It wasn’t too long ago that I displayed an anarchist flag in my office, oblivious to the contradiction between the flag and my commitment, as a lawyer, to uphold the Constitution and laws of the United States. It took representation of a group of folks walking on the wild side of the law to teach me a deeper respect for the rule of law.
I’m reminded of this as I watch, with dread, events in Seattle.
Things won’t end well in the Capitol Hill Autonomous Zone, or “CHAZ.”
Recall Occupy New Haven in 2011/2012. They were the group who set up a tent city on the New Haven Green, the public space in the center of the city. I was the lead lawyer representing them in federal court, trying to prevent the City of New Haven from dismantling their tents. Another lawyer attended the group's more quotidian affairs.
It all started well enough. Protestors announced that they were the 99 percent, the people, a group in opposition to the one percent who control the nation’s wealth. The protest began as a complaint about income inequality and the lack of opportunity for the vast majority of Americans. Occupying the green, setting up a tent city, would demonstrate to the world that marginal people would no longer be ignored. They’d camp out on the green until the world, and, presumably, social policy, took note of them.
Justice, they cried. Now! It is the cry of radicals everywhere.
The tent city remained in place four roughly six months. Protestors set up camp in October and remained until forcibly removed in the late Spring of 2012, just in time for the green to be tidied up for Yale’s graduation ceremonies. (Follow the money when justice is done; Lady Justice may wear a blindfold, but her robes are expensive.)
When New Haven tried to force the protestors off the green, we went to federal court. The people assembled were engaged in protest speech. When the District Court disagreed, we took our fight to the federal appellate court in New York. The tent city was dismantled when the appeals court ruled it was time for the protestors to leave.
We counted it a victory to remain on the green for as long as we did. The city made it easy, providing portable toilets and policing. But we weren't so bold as to declare independence. That would have been specious nonsense.
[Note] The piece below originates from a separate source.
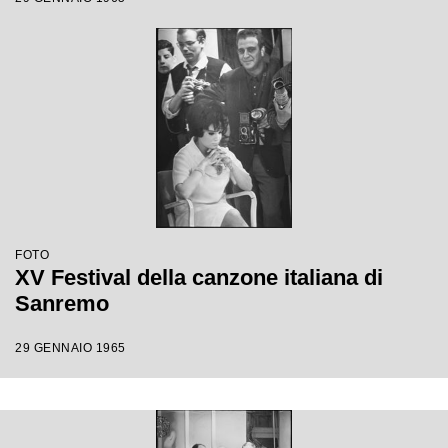
FOTO
XV Festival della canzone italiana di
Sanremo
29 GENNAIO 1965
Working with the group wasn’t an idyllic experience. As the weeks turned to months and the number of tents dwindled from 100 or so to a score or more, the gritty of reality of people living together became more and more obvious. There were reports of theft; there was a claimed sexual assault; cliques emerged. I worried, from time to time, about violence erupting. We wondered whether to ask for police help, but that seemed somehow hypocritical – you can’t very well proclaim utopia in plain view of the world and then come crawling to the police for help.
It turns out these happy anarchists quickly became the same sort of grouchy territorial creatures they thought they had escaped from. New Haven’s police and administration did a good job of giving the protestors the space they needed to speak out, to act out, without abandoning their responsibility to protect the public.
Not so the feckless mayor of Seattle, Jenny Durkan, of Washington State’s moronic Gov. Jay Inslee. These two woke politicos have basically walked away from their responsibilities as activists not only took to the streets, but, effectively, declared themselves to be an independent republic. There is no police presence in CHAZ. Armed civilians patrol the perimeter of the neighbor, demanding tribute from residents, and checking the papers of those who seek to enter the Capitol Hill neighborhood. I listened this morning as one social justice warrior threatened to “blow the head off” of a person questioning this secessionist playpen’s attempt to rule.
Occupy New Haven was child’s play by contrast to CHAZ.
Someone is going to get hurt, and badly, in Seattle.
What happens when one of the leaders of this brave new mini-republic attempts to force a resident to do something – let’s say pay tribute, or remain home, or kneel at just the right time and in the right way? Normally, a city resident can call the police when molested in their home or in public. But Seattle’s mayor has called off the police; Gov. Inslee pretends not to know what’s going on. Public authorities have abandoned the folks in this neighborhood.
Suppose a resident unhappy with this motley coup decides to resist, and does so by show of force? Is that use of force justified? When the law refuses to respond, folks have a right to take matters into their own hands. That’s a given in every version of social contract theory.
So a woke mob wants to secede from the union. It wasn’t so simple when the South tried to do so. Much blood was shed in the name of the sacred bonds of union. Abandoning any portion of the good people of Seattle to the dictatorship of the woke violates the social compact. There are no autonomous zones in a republic.
The law sets the minimum conditions of life in a community. When the law abandons people it returns them to the state of nature, where, as Thomas Hobbes once put, life is “solitary, poor, nasty, brutish and short.” What happens when someone gets killed in CHAZ?
We’re in the thrall of a legitimation crisis. Anarchy is one response. So, too, is reclaiming public spaces by means of force. CHAZ doesn’t end well if it doesn’t end soon. Let’s face it, Seattle isn’t Woodstock, and all the woke-gibberish in the world won’t transform this unruly mob into a republic.